Tesco has cheered record Christmas trading, but warned Covid-linked costs are on track to be higher than expected at £810 million.
The FTSE 100 grocer said the pandemic costs for the year to the end of February are up from a previous estimate of £725 million. That is due to the increasing severity of the pandemic, and covers for factors such as increased staff absence.
But the company has not changed its full-year profit guidance following booming sales over Christmas.
Tesco is classified as an ‘essential’ retailer and has been able to stay open during lockdowns while a number of high street firms have temporarily had to close branches.
The firm, led by Ken Murphy since October, said UK comparable sales rose 6.7% in the 13 weeks to November 28, and accelerated to 8.1% over the festive period, the six weeks to January 9.
Murphy said: “We delivered a record Christmas across all of our formats and channels.”
Christmas sales were led by food, with high demand for chain’s ‘Finest’ range.
The busiest shopping day was on December 21 when over 110 million products sold.
The company added that online sales soared, and equated to nearly £1 billion extra sales over the 19-week period compared to the same period 12 months earlier.

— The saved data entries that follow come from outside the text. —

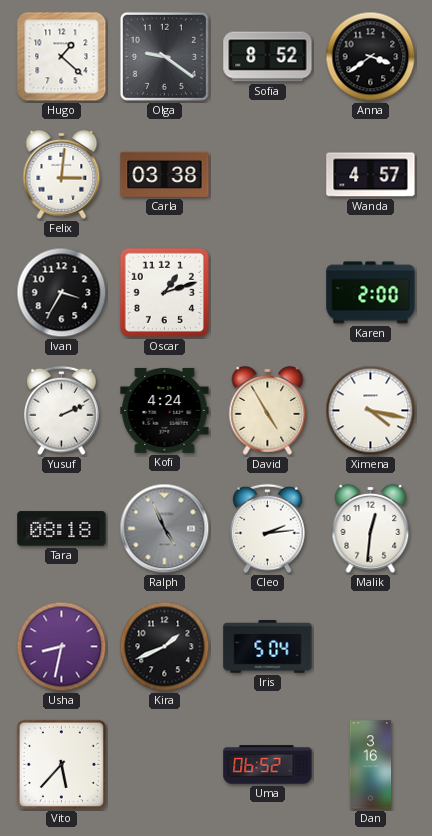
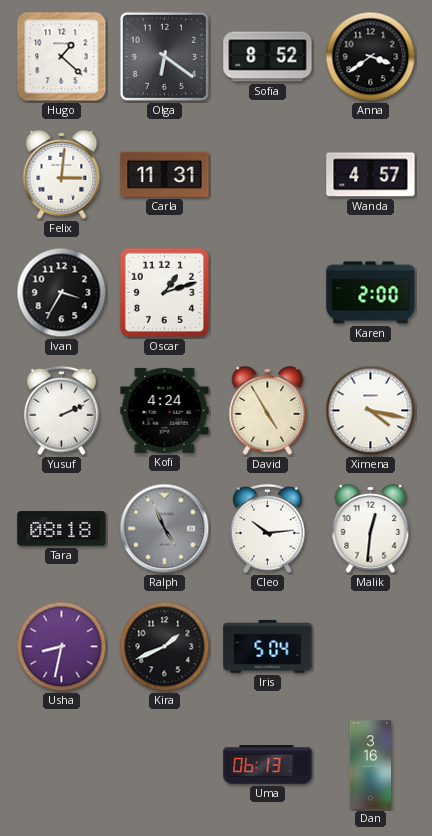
Olga: 9:21 -> 6:21
Carla: 03:38 -> 11:31
Cleo: 2:14 -> 10:14
Vito: 5:37 -> none
Uma: 06:52 -> 06:13
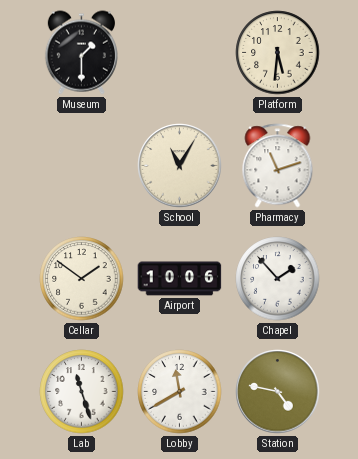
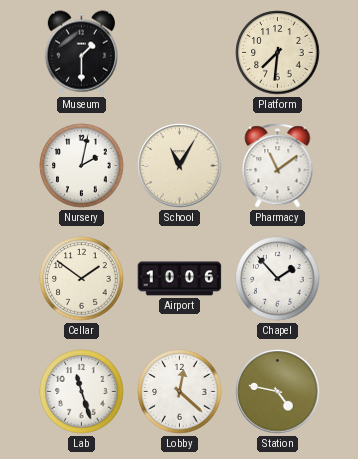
Platform: 5:31 -> 7:31
Nursery: none -> 2:02
Pharmacy: 11:12 -> 11:09
Lobby: 11:40 -> 12:22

The supermarket giant said order numbers after Christmas have continued to grow, and it exceeded its all-time records for both home deliveries and click & collect last week.
Following the post-Brexit trade deal , Murphy said: “We have seen some limited disruption into the Republic of Ireland and into the north of Ireland, but we’re working very closely with government on both sides of the Irish Sea to smooth the flow of product.”
He added that there had been some “teething problems” with supply flows from continental Europe to the UK.
Under the trade deal struck on Christmas Eve, there are no tariffs for goods coming into the UK. But for firms that import products here and then send them to customers in the bloc there are potential tariffs.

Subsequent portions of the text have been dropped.